Sweet Street Cosmetics is an Ode to LA Chola Style

Natalia Durazo and LaLa Romero love makeup but felt like the industry didn’t necessarily love them back as they didn’t see themselves represented so they decided they would fill that void. Born and raised in Los Angeles, the entrepreneurs celebrate and honor the trademark looks of their beloved city with the launch of their makeup line, Sweet Street Cosmetics. The line currently includes eyeliners (“Wing Queen”) and a trio of lipliner duos in bold colors, all inspired by the LA style they grew up with.

“A lot of cosmetic brands that have popped up recently are doing a really good job representing for women of color, for us there was still another layer that was missing, the neighborhood element. There are so many beauty rituals and nuances that are unique to and bond WOC who grew up in the neighborhood.”

The duo previously founded Bella Doña with the same intention featuring accessories, apparel, and jewelry devoted to celebrating LA style. Sweet Street Cosmetics launched late last year with their ode to the signature look of women of color with the Wing Queen eyeliner.

“We knew if we were stepping into the beauty sector, we had to launch with a product that was going to make a strong statement to our girls that we are here for them,” Romero said. “Sharp Wings are like our armor, they are more than just a look. Wings are a daily staple where we come from, you don’t leave home without them.”

The line is by and for women of color so designing products comes easily because, as they say, they are their target audience. They draw inspiration from two core elements of the brand: the city and the everyday woman, though they also say they can’t help but admire the likes of Selena, Amy Winehouse, Missy Elliot, Maria Felix, Diana Ross, and Aaliyah. This exemplifies the mission behind the brand as they bring the style of femmes of color into the mainstream, reclaiming it after it’s been appropriated time and time again.

Artists like Gwen Stefani and Fergie of the Black Eyed Peas have been known to imitate the chola look and in 2015 Givenchy’s Paris show was described as having a “chola Victorian” look. None have any ties to the real chola experience and it’s that very truth that’s at the core of the line, in all its gold-hoop and winged eyeliner glory.“We really want people to acknowledge and appreciate the flyness and innovation that comes from our neighborhoods,” Durazo said.”It’s also really important to us that we help build confidence in women from our communities by reminding them daily that they are the beauty standard.”

With an Instagram following that’s already 50k strong, it’s clear that the big hair, winged liner, and bold lip resonates.
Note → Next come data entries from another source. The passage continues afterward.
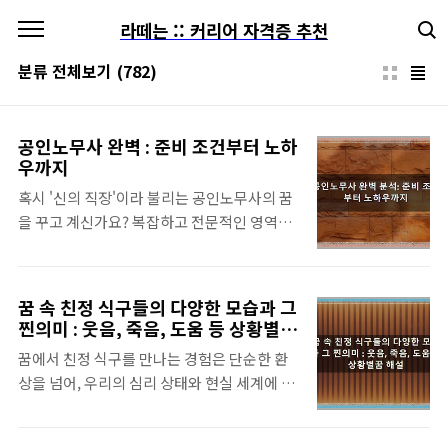
본문 바로가기
라떼는 :: 커리어 자격증 추천
분류 전체보기
(782)
공인노무사 완벽 : 준비 조건부터 노하
우까지
혹시 '신의 직장'이라 불리는 공인노무사의 꿈
을 꾸고 계신가요? 복잡하고 전문적인 영역처
럼 느껴지는 공인노무사 시험의 모든 것을 파
헤쳐 보겠습니다. 준비 조건부터 시험 과목, 합
격 기준, 그리고 효과적인 공부 방법까지, 공인
꿈 속 친정 식구들의 다양한 모습과 그
노무사 자격 취득의 첫걸음부터 마지막 관문까
찐의미 : 웃음, 죽음, 도움 등 상황별꿈
지 상세하게 안내해 드립니다. 지금부터 공인
해설
꿈에서 친정 식구를 만나는 경험은 단순한 환
노무사의 빛나는 미래를 향한 여정을 함께 시
상을 넘어, 우리의 심리 상태와 현실 세계에 대
작해 볼까요? 제대로 확인 해 보실까요? 알아
한 숨겨진 메시지를 담고 있을 수 있습니다. 때
보자 :: 공인노무사 완벽 분석 공인노무사 시험
로는 기쁨과 행복을, 때로는 불안과 경고를 암
응시 자격, 나도 해당될까? 공인노무사의 문턱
Their “Thick & Thin” lip line features lipliner/lipstick duos with the model on the main page using a darker lip liner and gelled hair reminiscent of the chola style that’s a trademark of the streets in Los Angeles.

Writer Barbara Calderón-Douglass explained how chola culture is separate from the chola style that has been appropriated in the fashion and celebrity world. The fierce street look is extrapolated from its context as a culture rooted in the marginalization of Mexican Americans in Southern California.”It embodies the remarkable strength and creative independence it takes to survive in a society where your social mobility has been thwarted by racism,” she writes.
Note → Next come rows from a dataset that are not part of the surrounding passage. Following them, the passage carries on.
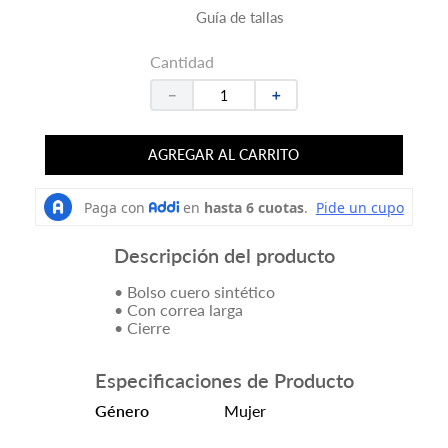
Guía de tallas
Cantidad
－
＋
AGREGAR AL CARRITO
Descripción del producto
• Bolso cuero sintético
• Con correa larga
• Cierre
Especificaciones de Producto
Género
Mujer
For Durazo and Romero the line is for these women whose style is rooted in defiance in the face of marginalization and who have mastered their beauty regimen and made it their own. They describe the Sweet Street girl as someone who doesn’t have a full glam squad and instead figures out how to do her own makeup just as well and uses the sidewalk as her runway.

“From the way the palm trees bend when the Santa Ana winds hit, to the candy paint on our lowriders, every single aspect of our city is a constant inspiration to everything we do,” Durazo said. “We have some fun things coming with great names and artwork inspired by the beautiful hues and colors which paint our city.”
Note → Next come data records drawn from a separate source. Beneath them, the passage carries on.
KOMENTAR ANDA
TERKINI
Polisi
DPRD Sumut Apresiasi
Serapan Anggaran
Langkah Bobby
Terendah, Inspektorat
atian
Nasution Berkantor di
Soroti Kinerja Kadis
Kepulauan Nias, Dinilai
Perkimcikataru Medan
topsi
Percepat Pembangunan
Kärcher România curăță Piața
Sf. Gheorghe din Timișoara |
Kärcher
They say they are taking their time developing formulas for every product so it’s a timely process however they do plan to debut products for the whole face (sans foundation). Because of the personal nature of the line, they also want to make sure it’s authentic to who they are like, for example, the development of the lip duo Angel BB which was inspired by the Jordana lipliner in Cocoa and the Roller Gloss they grew up using.

“Sweet Street is all about honoring our generational fly. Culturally we don’t have a lot of heroes and superstars in mainstream media that represent us. And we’re okay with that because we know that the real style and beauty icons can all be found in our family photo albums,” Romero said. “From our winged eyeliner to overlined dark brown lips, these aren’t new beauty trends, they are classic neighborhood looks that we grew up seeing and emulating.”